Они смотрят друг на друга и поспешно отводят глаза. Лив чувствует, что у нее краснеет шея.
Мо делает глубокий вдох и наклоняется вперед:
— Насколько я понимаю, здесь вопрос о доверии. И ты влезла в эту историю в том числе из-за Пола. Но пора остановиться. И если честно, никто, кроме меня, тебе об этом не скажет.
— Что ж, спасибо большое. Я буду вспоминать об этом всякий раз, когда придется открывать треклятую утреннюю почту с новой порцией ненависти или показывать свой дом очередному незнакомцу.
Они обмениваются холодными взглядами. Возникшая за столом тишина говорит сама за себя. Рот Мо упрямо сжат, словно она пытается сдержать чертову уйму слов.
— Ну ладно, — наконец произносит она. — А еще я хочу сказать, коли уж пошел такой разговор, что съезжаю. — Она наклоняется, поправляет под столом туфлю, и ее голос доносится откуда-то снизу. — Я собираюсь остаться с Раником. И дело вовсе не в твоей тяжбе. Ты ведь сама говорила, что я могу пожить у тебя только недолго.
— Значит, вот как?
— Думаю, так будет лучше для всех.
Лив застывает на стуле. Двое мужчин за соседним столиком беззаботно продолжают болтать, но один из них, явно чувствуя возникшее в воздухе напряжение, как бы ненароком скользит взглядом по лицам девушек.
— Я, конечно, тебе очень благодарна за то… что разрешила мне так надолго остаться.
Лив отворачивается, с трудом сдерживая слезы. У нее ноет под ложечкой. И даже за соседним столиком возникла неловкая тишина.
Мо допивает кофе, отодвигает чашку:
— Вот такие дела.
— Понятно.
— Я уеду завтра, если не возражаешь. У меня сегодня вечерняя смена.
— Прекрасно. — Лив старается не выдать дрожи в голосе. — Спасибо, что просветила. — Лив и сама не ожидала от себя такого саркастического тона.
Мо выжидает секунду-другую, а потом решительно поднимается с места, надевает парку, закидывает на плечо рюкзак.
— И последнее, Лив. Не то чтобы я, типа, его знала и вообще… Но ты столько о нем рассказывала. Я вот все думаю: а что бы сделал на твоем месте Дэвид? — (Его имя будто взрывает тишину.) — Я серьезно. Если бы твой Дэвид был жив и возникла бы вся эта заварушка — хренотень с историей картины, откуда она взялась, какие страдания выпали на долю бедной девушки и ее семьи, — что, по-твоему, сделал бы Дэвид?
И, оставив вопрос висеть в воздухе, Мо поворачивается и выходит из кафе.
Звонок Свена застает Лив уже на улице. Голос у него какой-то напряженный.

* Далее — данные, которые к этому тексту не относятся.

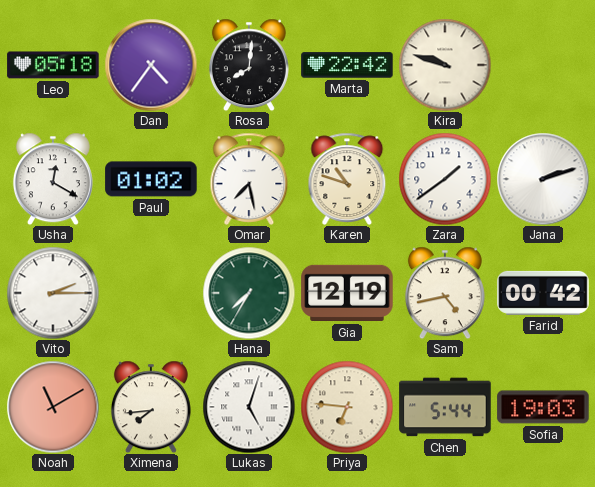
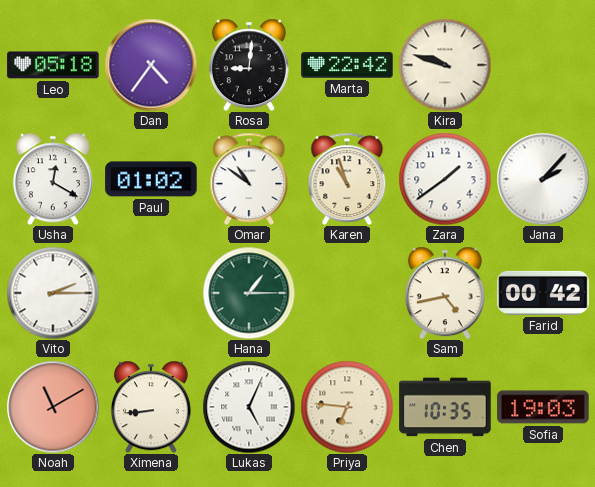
Rosa: 8:01 -> 9:01
Omar: 7:28 -> 10:51
Karen: 10:48 -> 10:57
Jana: 2:12 -> 2:07
Hana: 7:35 -> 1:15
Gia: 12:19 -> none
Ximena: 7:44 -> 8:44
Lukas: 5:03 -> 5:04
Chen: 5:44 -> 10:35
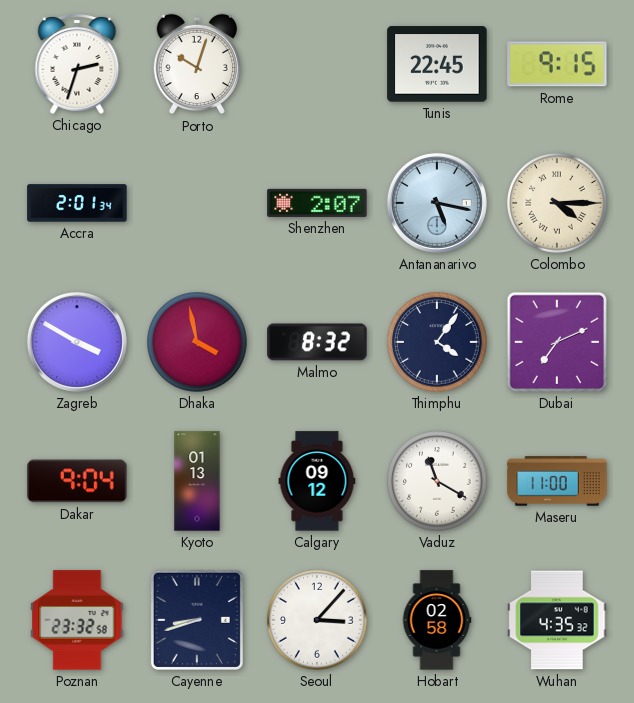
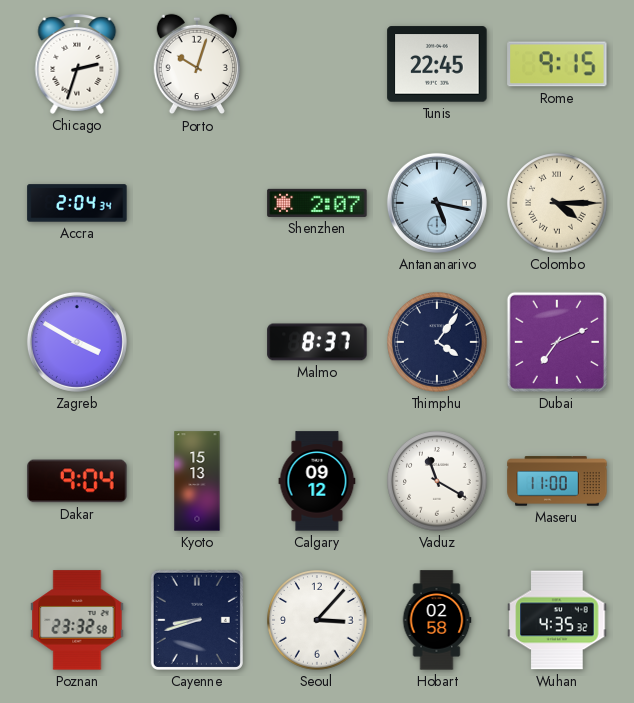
Accra: 2:01 -> 2:04
Dhaka: 3:58 -> none
Malmo: 8:32 -> 8:37
Kyoto: 01:13 -> 15:13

— Ты не можешь заскочить ко мне в офис?
— Свен, сейчас не самое подходящее время. — Лив трет глаза, смотрит на Стеклянный дом. У нее до сих пор дрожат руки.
— Это очень важно. — И, не дав ей возможности возразить, Свен выключает телефон.
Повернувшись спиной к дому, Лив направляется в сторону офиса Свена. Она теперь постоянно ходит с низко опущенной головой, в шапке, натянутой до бровей, старательно избегая взглядов прохожих. И по дороге уже дважды смахивает навернувшиеся на глаза слезы.
Когда она наконец добирается до офиса архитектурного бюро «Солберг-Халстон», то встречает только двоих сотрудников: Ниш, молодую женщину со стрижкой «боб», и парня, имени которого Лив не помнит. Оба делают вид, что страшно заняты, и не здороваются. Лив входит в кабинет Свена, и тот сразу же захлопывает за ней дверь. Он целует девушку в щеку, но кофе не предлагает.
— Ну, как твоя тяжба?
— Не слишком хорошо, — отвечает Лив.
Она слегка раздражена настойчивостью Свена. У нее в голове вертится вопрос Мо: «Что, по-твоему, сделал бы Дэвид?»
Но затем Лив замечает, какое у Свена осунувшееся, серое лицо. И ведет он себя как-то странно. Сидит, уставившись на лежащий перед ним блокнот.
— У тебя все нормально? — спрашивает Лив, начиная паниковать. «Ну пожалуйста, скажи, что Кристен с детьми в порядке».
— Лив, у меня проблемы, — начинает Свен, и Лив без сил опускается на стул, положив сумочку на колени. — Братья Голдштейн отказываются от сотрудничества.
— Что?
— Они разрывают контракт. И все из-за твоей тяжбы. Саймон Голдштейн звонил сегодня утром. Он следит за публикациями в газетах. Говорит… говорит, нацисты отобрали у его семьи все и они с братом не хотят иметь дело с теми, для кого это нормально.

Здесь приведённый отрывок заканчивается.